Comparison of chemolithoautotrophic growth (A) and symbiotic phenotypes (BC) between hup mutants and the wild-type strain of B. diazoefficiens USDA110. (A) Growth phenotype on Hup agar medium under an atmosphere of 84% N2, 10% H2, 5% CO2, and 1% O2 at 25°C. (B) Plant growth 30 d after inoculation. (C) Concentration of H2 produced by the root nodules. White squares, wild type; black squares, ΔhupS1L1 mutant; grey squares, ΔhupS2L2 mutant.

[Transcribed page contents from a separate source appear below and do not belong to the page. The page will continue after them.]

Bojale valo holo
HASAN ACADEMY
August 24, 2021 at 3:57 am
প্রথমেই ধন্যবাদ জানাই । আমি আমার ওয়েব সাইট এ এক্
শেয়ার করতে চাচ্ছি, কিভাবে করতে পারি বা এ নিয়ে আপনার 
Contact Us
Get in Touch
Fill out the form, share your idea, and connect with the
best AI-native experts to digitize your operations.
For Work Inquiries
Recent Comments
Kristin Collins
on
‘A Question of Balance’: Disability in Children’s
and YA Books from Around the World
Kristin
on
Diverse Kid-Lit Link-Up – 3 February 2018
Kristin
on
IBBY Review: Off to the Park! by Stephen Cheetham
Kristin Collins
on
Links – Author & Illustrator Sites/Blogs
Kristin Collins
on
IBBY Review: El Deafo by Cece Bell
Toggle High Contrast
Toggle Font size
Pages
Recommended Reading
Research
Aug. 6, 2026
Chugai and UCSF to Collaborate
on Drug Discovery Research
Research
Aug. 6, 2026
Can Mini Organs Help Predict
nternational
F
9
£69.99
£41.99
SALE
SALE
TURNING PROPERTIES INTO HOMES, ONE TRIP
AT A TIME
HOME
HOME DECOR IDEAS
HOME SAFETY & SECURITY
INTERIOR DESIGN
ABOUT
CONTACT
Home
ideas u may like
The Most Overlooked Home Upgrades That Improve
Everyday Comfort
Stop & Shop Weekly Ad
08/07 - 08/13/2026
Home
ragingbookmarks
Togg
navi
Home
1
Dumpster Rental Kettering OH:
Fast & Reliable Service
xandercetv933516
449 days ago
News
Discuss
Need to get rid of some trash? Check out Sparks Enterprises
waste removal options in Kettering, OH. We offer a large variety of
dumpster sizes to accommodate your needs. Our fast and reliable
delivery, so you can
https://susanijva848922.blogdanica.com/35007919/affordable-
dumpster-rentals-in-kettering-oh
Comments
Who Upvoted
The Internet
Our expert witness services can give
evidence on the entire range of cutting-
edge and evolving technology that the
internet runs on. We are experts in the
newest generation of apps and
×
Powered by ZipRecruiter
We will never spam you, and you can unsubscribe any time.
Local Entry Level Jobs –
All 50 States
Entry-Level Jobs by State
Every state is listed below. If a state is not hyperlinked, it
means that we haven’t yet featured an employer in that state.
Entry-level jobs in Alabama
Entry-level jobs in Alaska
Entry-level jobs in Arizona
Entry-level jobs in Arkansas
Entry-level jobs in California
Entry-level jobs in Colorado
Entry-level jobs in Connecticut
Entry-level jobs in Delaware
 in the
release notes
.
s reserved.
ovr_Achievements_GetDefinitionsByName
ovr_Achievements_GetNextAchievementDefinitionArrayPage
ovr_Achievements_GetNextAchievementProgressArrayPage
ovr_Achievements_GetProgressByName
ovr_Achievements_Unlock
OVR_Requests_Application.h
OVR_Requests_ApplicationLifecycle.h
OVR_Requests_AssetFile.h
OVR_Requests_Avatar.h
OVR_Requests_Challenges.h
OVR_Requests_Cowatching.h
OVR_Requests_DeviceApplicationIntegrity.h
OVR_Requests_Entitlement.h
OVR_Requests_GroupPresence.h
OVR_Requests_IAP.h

| Strains | Plant dry weight (g) | Fresh nodule weight (g) |
|---|---|---|
| USDA110 | 6.9 ± 0.9a | 1.36 ± 0.20a |
| ΔhupS1L1 | 6.8 ± 1.1a | 1.38 ± 0.20a |
| ΔhupS2L2 | 6.9 ± 0.6a | 1.29 ± 0.13a |
Plants were harvested 30 d after inoculation. Values are presented as an average and standard deviation (n=5). Tukey’s multiple comparison test was used for statistical analyses (p<0.05).

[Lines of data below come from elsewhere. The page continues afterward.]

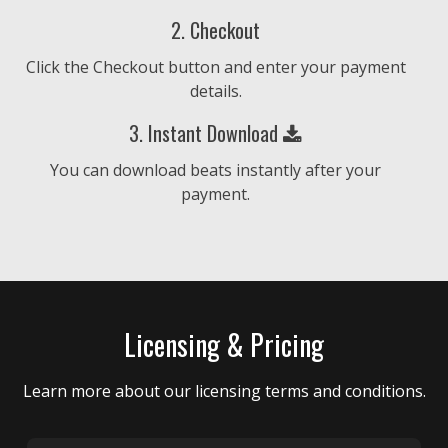
No Aggression
2. Checkout
Hip Hop, Trap, Urban • BPM 74
• 177 Plays
Click the Checkout button and enter your payment
€25.00 - €250.00
details.
Let The Sun Shine
3. Instant Download
Eastcoast, Hip Hop, Smooth • BPM 80
• 89
You can download beats instantly after your
Plays
payment.
€25.00 - €250.00
Wild Ride
Eastcoast, Hip Hop, Urban • BPM 80
• 79
Plays
Licensing & Pricing
€25.00 - €250.00
Learn more about our licensing terms and conditions.
Get Together
Hip Hop, Smooth, Urban • BPM 87
• 90
Plays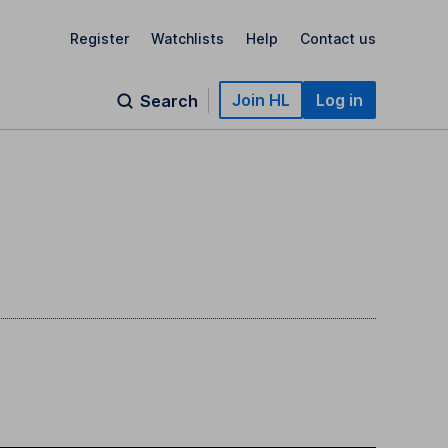
Register
Watchlists
Help
Contact us
Join HL
Log in
Search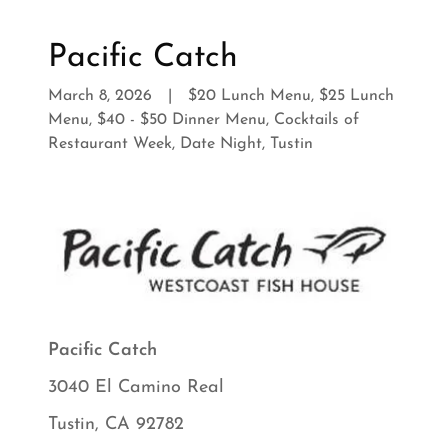
Pacific Catch
March 8, 2026
|
$20 Lunch Menu, $25 Lunch
Menu, $40 - $50 Dinner Menu, Cocktails of
Restaurant Week, Date Night, Tustin
Pacific Catch
3040 El Camino Real
Tustin, CA 92782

In the present study, the mutation of hupS2L2 did not change nodule H2 production from that by wild-type USDA110 (Fig. 2C), even though some genes on hup locus II were up-regulated in symbiotic bacteroids (1, 6). Hup locus I contains a complete set of the hup-hyp-hox cluster, and is missing from hup locus II (11). Thus, hupS2L2 in locus II may not be fully induced without the hup gene assemblage, resulting in no or weak Hup activity by the hupS2L2 genes. On the other hand, the hup gene cluster outside the symbiosis island, which we identified as the primary hup gene cluster contributing to Hup activity in free-living and symbiotic cells, is located on a typical genomic island (trnM element) of B. diazoefficiens USDA110. The trnM element is likely acquired in the USDA110 lineage after the divergence of strains USDA110 and USDA6T because B. japonicum USDA6T completely lacks this element (10, 11, 12).

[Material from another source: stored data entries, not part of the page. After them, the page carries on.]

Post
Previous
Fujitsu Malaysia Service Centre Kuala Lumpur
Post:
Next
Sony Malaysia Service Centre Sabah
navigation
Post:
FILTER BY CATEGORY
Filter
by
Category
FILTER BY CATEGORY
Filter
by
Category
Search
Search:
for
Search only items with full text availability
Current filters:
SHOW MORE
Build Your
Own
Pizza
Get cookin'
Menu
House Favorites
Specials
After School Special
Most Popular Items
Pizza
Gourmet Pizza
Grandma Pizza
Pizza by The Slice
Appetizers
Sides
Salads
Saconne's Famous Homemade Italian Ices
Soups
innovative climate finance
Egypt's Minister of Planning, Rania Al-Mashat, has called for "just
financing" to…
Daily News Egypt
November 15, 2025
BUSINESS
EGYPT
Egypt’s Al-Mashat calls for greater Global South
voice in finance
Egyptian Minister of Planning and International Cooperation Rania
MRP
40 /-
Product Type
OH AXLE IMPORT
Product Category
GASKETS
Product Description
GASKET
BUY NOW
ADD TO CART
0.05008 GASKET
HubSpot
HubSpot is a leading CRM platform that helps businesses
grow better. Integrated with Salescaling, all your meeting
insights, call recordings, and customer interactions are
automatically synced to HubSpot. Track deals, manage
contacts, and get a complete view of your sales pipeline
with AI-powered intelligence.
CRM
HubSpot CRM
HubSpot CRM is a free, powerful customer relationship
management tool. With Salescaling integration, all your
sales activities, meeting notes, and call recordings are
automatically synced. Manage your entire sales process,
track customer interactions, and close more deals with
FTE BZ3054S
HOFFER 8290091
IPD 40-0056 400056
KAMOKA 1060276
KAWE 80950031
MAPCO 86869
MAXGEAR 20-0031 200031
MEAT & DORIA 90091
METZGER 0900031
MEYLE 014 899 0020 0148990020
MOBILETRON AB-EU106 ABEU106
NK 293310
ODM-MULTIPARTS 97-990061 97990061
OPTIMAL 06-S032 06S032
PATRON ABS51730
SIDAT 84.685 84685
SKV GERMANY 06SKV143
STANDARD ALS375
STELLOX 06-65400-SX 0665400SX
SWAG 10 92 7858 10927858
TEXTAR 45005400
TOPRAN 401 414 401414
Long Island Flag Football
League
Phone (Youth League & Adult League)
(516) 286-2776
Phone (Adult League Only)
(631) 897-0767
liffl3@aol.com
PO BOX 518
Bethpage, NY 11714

Hup genes were also found in the symbiosis island of the USDA6T genome even though USDA6T was previously reported to exhibit no Hup activity (10, 11, 12). The hup genes in USDA6T on the symbiosis island had 99–100% amino acid sequence identity to the corresponding genes in hup locus II of USDA110. In contrast, USDA6T hup genes had only 43–83% amino acid sequence identity to genes in hup locus I of USDA110, which is similar to the homology (45–83%) between hup genes in loci I and II of USDA110. These results suggest that hup genes on locus II of USDA110 and hup genes in USDA6T do not contribute to the Hup activities of these strains and appear to be derived from the acquisition of symbiosis islands. Therefore, our results imply the horizontal gene transfer of the primary hup cluster via the genomic island to the lineage of B. diazoefficiens rather than symbiosis island transfer.
This study was supported by a grant from the Ministry of Agriculture, Forestry, and Fisheries of Japan (BRAIN) and by Grants-in-Aid for Scientific Research (A) 26252065 from the Ministry of Education, Culture, Sports, Science and Technology of Japan.